> **Problem statement**: Among the lines of the data, copy those that hold "MAINMEMORY".

[Start of section]

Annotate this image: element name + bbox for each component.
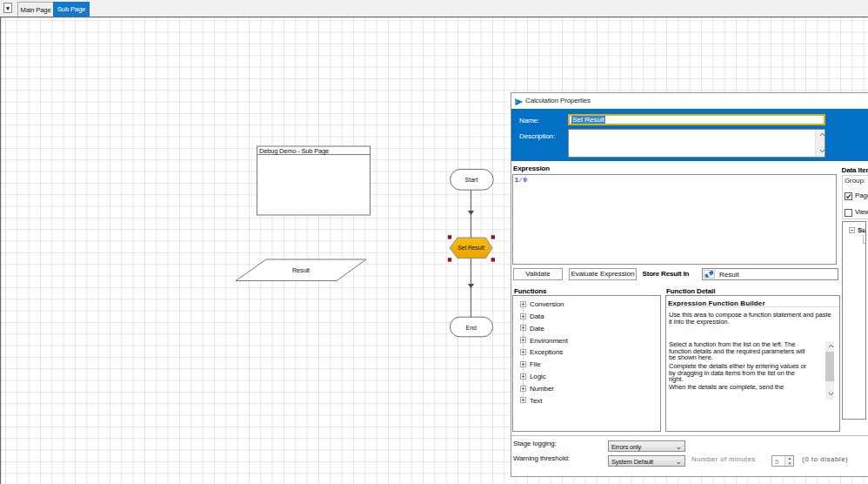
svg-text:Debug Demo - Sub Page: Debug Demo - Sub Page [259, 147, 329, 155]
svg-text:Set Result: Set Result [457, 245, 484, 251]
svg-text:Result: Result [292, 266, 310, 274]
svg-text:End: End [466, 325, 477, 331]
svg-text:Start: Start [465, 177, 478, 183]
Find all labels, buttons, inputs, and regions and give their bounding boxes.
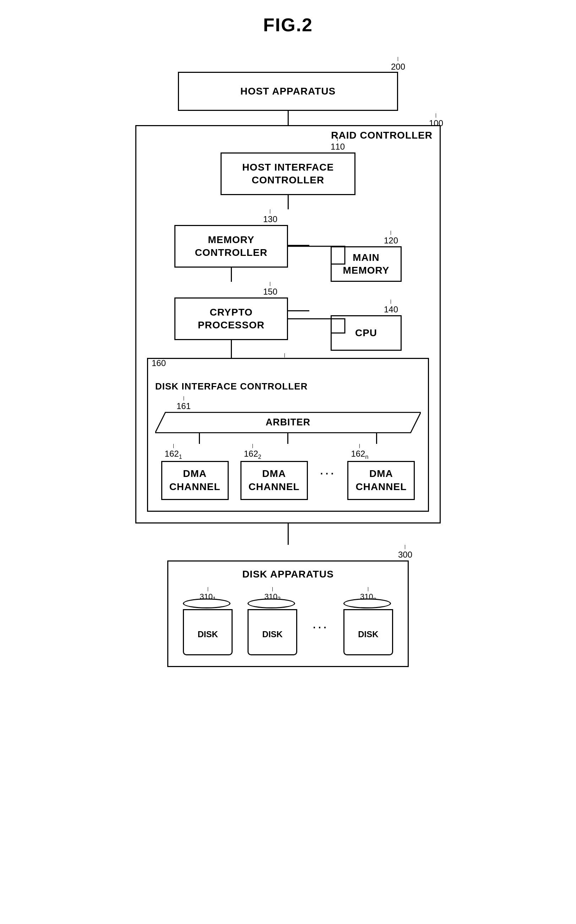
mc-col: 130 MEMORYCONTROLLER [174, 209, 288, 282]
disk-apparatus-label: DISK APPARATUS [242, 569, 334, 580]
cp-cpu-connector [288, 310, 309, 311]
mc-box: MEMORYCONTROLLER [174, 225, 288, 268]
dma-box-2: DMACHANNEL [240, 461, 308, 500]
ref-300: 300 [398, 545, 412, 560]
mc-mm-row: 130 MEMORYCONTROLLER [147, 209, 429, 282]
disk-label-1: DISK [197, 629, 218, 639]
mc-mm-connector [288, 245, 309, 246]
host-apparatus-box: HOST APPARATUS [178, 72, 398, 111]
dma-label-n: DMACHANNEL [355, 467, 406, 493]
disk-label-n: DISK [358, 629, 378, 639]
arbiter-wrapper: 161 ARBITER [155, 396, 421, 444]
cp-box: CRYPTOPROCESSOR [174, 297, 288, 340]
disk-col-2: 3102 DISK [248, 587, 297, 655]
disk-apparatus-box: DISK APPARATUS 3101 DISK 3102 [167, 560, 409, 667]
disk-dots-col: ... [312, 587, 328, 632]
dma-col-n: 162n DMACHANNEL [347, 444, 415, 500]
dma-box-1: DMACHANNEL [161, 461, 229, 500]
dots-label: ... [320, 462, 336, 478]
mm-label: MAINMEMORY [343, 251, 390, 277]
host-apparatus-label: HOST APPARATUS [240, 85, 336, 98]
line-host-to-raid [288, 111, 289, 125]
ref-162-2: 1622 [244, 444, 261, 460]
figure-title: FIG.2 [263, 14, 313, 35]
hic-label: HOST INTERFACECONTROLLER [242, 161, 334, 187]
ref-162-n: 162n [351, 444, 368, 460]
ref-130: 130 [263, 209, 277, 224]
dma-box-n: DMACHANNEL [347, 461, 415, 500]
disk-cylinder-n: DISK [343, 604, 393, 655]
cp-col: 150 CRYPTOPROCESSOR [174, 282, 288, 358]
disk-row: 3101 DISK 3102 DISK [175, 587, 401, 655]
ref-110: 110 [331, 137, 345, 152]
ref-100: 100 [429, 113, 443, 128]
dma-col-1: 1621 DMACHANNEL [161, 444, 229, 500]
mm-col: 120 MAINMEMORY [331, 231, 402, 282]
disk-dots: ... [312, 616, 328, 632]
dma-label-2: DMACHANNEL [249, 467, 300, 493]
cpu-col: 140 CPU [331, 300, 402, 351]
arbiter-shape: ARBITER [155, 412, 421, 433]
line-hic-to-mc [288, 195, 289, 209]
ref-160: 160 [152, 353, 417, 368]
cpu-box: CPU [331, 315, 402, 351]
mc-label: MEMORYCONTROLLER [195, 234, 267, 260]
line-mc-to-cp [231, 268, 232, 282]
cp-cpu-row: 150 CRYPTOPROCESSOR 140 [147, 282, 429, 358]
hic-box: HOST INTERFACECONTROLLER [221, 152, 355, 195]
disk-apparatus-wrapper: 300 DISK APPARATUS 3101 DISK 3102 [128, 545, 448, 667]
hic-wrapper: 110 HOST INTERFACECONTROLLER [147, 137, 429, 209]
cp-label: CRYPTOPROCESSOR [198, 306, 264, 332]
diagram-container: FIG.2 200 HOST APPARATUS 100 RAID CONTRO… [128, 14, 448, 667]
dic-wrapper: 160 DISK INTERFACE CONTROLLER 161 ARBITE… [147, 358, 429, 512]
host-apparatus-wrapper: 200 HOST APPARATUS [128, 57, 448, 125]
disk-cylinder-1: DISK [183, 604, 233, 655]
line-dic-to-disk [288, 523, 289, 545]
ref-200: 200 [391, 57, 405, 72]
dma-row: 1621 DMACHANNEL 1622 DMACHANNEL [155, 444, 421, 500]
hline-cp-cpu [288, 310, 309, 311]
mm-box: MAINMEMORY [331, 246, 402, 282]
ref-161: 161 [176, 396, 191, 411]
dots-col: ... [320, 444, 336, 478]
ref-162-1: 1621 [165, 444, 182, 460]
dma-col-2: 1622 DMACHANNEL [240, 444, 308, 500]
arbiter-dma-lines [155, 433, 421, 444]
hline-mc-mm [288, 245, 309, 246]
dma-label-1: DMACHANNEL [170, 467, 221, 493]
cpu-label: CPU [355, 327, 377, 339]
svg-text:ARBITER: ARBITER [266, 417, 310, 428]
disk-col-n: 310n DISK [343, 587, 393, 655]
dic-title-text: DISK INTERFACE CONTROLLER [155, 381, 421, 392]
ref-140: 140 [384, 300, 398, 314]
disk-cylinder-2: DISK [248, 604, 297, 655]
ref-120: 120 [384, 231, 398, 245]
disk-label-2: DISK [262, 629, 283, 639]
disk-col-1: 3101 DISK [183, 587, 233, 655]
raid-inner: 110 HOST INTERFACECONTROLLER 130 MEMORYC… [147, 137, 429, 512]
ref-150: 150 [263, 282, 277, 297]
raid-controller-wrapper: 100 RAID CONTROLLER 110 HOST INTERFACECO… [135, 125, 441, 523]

[End of section]

> **Result**:
mm-label: MAINMEMORY [343, 251, 390, 277]
mm-col: 120 MAINMEMORY [331, 231, 402, 282]
mm-box: MAINMEMORY [331, 246, 402, 282]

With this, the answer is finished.